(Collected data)
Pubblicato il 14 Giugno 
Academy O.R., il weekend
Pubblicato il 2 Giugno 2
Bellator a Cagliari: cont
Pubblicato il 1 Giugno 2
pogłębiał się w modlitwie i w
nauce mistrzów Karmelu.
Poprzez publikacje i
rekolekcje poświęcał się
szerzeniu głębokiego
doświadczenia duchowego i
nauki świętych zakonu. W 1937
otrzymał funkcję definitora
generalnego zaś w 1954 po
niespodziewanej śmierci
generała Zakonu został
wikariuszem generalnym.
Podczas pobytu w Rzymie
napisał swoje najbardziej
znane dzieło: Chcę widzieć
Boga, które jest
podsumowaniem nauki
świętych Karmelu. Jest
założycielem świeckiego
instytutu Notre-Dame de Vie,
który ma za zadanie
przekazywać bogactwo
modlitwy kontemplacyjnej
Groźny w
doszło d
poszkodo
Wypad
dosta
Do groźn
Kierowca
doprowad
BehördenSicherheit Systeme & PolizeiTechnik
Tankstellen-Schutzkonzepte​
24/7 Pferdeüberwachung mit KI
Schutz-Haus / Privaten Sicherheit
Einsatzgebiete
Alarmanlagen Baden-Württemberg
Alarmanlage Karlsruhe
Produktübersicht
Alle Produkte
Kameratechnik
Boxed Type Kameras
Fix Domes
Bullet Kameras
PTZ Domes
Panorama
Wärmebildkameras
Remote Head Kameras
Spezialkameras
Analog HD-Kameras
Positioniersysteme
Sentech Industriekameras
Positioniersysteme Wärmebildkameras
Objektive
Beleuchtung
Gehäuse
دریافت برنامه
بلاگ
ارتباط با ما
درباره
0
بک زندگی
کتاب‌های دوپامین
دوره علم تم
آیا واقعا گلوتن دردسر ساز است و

• [Description of the task] The answer must be the line containing "Kameratechnik" and every line after it through the last line of the records above, repeated exactly.

• [Response to this exercise]
Kameratechnik
Boxed Type Kameras
Fix Domes
Bullet Kameras
PTZ Domes
Panorama
Wärmebildkameras
Remote Head Kameras
Spezialkameras
Analog HD-Kameras
Positioniersysteme
Sentech Industriekameras
Positioniersysteme Wärmebildkameras
Objektive
Beleuchtung
Gehäuse
دریافت برنامه
بلاگ
ارتباط با ما
درباره
0
بک زندگی
کتاب‌های دوپامین
دوره علم تم
آیا واقعا گلوتن دردسر ساز است و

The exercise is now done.